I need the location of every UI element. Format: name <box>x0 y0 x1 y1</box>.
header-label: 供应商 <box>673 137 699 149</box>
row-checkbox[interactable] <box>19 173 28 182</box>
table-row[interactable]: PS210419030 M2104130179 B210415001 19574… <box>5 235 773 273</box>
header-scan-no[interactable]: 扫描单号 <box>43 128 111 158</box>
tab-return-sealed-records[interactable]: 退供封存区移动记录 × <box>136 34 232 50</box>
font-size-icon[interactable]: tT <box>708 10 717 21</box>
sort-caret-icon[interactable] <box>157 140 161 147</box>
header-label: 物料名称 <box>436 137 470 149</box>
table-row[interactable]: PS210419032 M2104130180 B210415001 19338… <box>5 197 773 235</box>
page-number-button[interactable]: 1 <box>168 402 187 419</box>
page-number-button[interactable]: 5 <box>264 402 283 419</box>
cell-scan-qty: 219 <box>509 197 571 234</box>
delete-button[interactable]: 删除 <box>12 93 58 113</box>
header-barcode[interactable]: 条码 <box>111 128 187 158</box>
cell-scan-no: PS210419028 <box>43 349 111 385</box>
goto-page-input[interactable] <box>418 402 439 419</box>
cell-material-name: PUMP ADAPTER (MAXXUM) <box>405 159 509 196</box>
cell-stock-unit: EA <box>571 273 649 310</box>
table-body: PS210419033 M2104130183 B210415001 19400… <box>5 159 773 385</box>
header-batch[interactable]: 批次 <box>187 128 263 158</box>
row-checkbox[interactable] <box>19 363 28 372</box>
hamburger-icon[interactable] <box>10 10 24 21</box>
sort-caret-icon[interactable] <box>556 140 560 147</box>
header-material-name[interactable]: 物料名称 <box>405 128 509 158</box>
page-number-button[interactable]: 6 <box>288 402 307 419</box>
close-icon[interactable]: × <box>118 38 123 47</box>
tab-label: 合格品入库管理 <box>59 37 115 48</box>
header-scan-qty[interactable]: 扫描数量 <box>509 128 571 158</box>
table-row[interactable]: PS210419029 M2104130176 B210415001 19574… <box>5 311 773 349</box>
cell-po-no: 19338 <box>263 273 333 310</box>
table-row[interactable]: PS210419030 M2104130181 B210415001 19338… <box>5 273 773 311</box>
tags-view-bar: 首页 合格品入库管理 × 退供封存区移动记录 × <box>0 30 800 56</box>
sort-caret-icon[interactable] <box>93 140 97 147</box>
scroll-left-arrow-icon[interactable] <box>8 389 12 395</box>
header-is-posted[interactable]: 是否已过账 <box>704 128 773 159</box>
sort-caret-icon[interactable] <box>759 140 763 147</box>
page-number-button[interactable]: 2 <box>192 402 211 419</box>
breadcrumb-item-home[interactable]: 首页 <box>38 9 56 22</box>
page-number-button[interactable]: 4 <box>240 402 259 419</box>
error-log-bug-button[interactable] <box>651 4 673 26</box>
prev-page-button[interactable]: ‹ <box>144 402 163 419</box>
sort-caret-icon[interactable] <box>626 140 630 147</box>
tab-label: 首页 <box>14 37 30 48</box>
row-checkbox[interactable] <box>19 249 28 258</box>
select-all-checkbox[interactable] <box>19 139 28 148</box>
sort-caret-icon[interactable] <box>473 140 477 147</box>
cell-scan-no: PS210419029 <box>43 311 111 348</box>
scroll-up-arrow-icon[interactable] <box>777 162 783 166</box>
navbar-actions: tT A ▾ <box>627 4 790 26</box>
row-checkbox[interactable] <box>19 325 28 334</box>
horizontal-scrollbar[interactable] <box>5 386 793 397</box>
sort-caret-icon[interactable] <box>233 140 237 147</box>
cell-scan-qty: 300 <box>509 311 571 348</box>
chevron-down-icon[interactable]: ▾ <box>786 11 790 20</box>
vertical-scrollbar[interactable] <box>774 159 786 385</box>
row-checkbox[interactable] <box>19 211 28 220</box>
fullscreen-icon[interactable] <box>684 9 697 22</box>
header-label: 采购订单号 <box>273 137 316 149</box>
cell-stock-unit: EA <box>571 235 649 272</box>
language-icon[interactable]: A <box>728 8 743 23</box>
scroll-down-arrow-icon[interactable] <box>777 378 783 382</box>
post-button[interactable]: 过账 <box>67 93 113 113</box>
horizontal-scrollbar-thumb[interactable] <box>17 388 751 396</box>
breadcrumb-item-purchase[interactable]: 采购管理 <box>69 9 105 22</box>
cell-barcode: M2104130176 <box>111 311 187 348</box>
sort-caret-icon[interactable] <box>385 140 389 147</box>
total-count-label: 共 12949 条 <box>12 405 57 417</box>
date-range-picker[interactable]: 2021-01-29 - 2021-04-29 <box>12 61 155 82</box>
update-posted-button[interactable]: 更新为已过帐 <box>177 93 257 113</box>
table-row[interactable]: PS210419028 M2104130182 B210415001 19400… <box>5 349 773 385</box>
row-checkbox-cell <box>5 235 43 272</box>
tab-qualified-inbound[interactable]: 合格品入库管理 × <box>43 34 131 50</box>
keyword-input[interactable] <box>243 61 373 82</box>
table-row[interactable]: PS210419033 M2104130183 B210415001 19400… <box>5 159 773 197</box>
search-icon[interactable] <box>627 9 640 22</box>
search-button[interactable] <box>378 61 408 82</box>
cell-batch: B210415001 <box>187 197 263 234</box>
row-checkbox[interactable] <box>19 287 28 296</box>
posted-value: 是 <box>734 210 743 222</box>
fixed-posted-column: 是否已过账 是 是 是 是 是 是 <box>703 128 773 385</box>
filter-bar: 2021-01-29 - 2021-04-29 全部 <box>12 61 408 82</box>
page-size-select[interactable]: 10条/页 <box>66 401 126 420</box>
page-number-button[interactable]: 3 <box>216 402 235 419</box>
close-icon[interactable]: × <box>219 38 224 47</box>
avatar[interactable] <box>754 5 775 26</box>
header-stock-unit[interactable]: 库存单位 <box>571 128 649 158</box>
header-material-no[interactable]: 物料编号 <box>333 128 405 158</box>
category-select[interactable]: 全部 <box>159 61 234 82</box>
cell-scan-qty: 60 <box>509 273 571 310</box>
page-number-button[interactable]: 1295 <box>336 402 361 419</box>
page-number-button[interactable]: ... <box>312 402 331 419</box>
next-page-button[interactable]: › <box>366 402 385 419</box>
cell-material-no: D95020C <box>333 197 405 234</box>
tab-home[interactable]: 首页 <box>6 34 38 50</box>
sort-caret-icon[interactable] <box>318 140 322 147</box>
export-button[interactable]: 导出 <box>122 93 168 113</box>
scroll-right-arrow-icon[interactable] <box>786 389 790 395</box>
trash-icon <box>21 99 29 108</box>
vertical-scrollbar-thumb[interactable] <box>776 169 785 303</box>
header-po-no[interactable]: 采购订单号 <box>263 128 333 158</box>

#### What you have to do:
Using the data above, return every line that contains the string "input".

#### Task solution:
goto-page-input[interactable] <box>418 402 439 419</box>
keyword-input[interactable] <box>243 61 373 82</box>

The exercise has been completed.